Peradaban –kuno (yunani purba) dan
abad pertengahan dianggap sebagai dasar budaya bangsa-bangsa di dunia dari masa
kuno dan dari abad ke abad. Oleh karena itu, perenialisme memandang pendidikan
sebagai jalan kembali atau proses mengembalikan keadaan manusia sekarang
seperti dalam kebudayaan ideal yang dimaksud , educationas cultural regression.
Perenialisme
tidak melihat jalan yang meyakinkan selain kembali kepada prinsip-prinsip yang
telah sedemikian membentuk sikap kebiasaan, bahkan kepribadian manusia selain
kebudayaan dahulu dan kebudayaan abad pertengahan.
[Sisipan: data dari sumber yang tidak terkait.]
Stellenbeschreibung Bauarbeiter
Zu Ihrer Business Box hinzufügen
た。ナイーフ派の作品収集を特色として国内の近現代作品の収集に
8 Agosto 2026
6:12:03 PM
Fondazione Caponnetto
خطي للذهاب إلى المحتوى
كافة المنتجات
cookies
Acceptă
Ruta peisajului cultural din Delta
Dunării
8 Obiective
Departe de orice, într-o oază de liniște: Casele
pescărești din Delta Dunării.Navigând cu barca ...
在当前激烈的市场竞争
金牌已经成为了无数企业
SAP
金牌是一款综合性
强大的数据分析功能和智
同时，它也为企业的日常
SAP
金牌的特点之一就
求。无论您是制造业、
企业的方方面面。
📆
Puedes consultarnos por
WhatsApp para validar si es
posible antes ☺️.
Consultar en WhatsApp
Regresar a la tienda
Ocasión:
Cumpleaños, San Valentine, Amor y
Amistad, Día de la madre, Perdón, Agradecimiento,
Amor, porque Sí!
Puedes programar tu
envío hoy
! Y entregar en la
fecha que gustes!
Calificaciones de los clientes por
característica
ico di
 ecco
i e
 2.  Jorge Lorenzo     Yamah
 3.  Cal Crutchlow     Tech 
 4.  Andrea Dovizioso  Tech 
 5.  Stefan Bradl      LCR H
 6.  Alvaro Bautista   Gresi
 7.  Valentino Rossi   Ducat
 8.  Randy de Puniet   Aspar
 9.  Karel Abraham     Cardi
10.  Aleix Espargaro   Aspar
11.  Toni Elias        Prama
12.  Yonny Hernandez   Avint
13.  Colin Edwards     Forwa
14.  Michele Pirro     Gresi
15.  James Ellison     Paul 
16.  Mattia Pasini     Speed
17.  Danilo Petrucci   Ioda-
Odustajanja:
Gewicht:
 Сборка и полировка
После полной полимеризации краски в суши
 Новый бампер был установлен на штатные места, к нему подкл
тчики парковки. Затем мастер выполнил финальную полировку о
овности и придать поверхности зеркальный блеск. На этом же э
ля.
Perenialisme tidak memiliki
kepercayaan diri bahwa zaman ini tidak akan berubah menjadi baik jika tidak
kembali pada nilai-nilai buadaya lama yang dianggap ideal dan sudah mapan
(Ahmad, 2014:100-101).
e. Potret Guru Perenialisme
Guru
mempunyai peranan yang dominan dalam penyelenggaraan kegiatan belajar mengajar
dikelas. Guru dipandang sebagai orang yang mempunyai otoritas dalam suatu
bidang pengetahuan dan keahliannya tidak diragukan. Ny. Berstein mengajar
bahasa inggris di SMU sejak pertengahan tahun 1960-an. Diantara para siswa da
juga, ia memiliki suatu reputasi sebagai orang yang banyak menuntut.
Selama
pertengahan 1970-an , ia miliki waktu yang sulit untuk berhubungan dengan siswa
yang secara agresif menuntut diajar pelajaran-pelajaran yang relevan. Sebagai
seorang lulusan universitas top di Timur Amerika dimana ia menerima suatu
pendidikan kalsik dan liberal, Ny. Berstein menolaak untuk memperlonggar
penekanan pada karya-karya besar kesussastraan dikelasnya yang ia rasa perlu
diketahui oleh para siswanya.
Ny,
berstein yakin bahwa kerja dan usaha keras itu penting jika seseorang ingin
memperoleh pendidikan yang baik. Akibatnya, ia memberi siswa kesempatan yang
sangat sedikit untuk berbuat / bertindak salah, dan ia tampak tahu dengan
keluhan siswa yang dilakukan secara terbuka mengenai beban belajarnya. Ia
sangat bersemangat ketika berbicara mengenai nilai karya klasik pada para siswa
yang sedang bersiap-siap hidup sebagai orang dewasa di abad ke-21.
3. Aliran
Esensialisme
a. Latar
Belakang
Kata
Esensialisme menurut kamus besar bahasa Indonesia terdapat dua kata, yaitu
‘esensi”yang berarti hakikat, inti, dasar” dan ditambahkan menjadi “esensial”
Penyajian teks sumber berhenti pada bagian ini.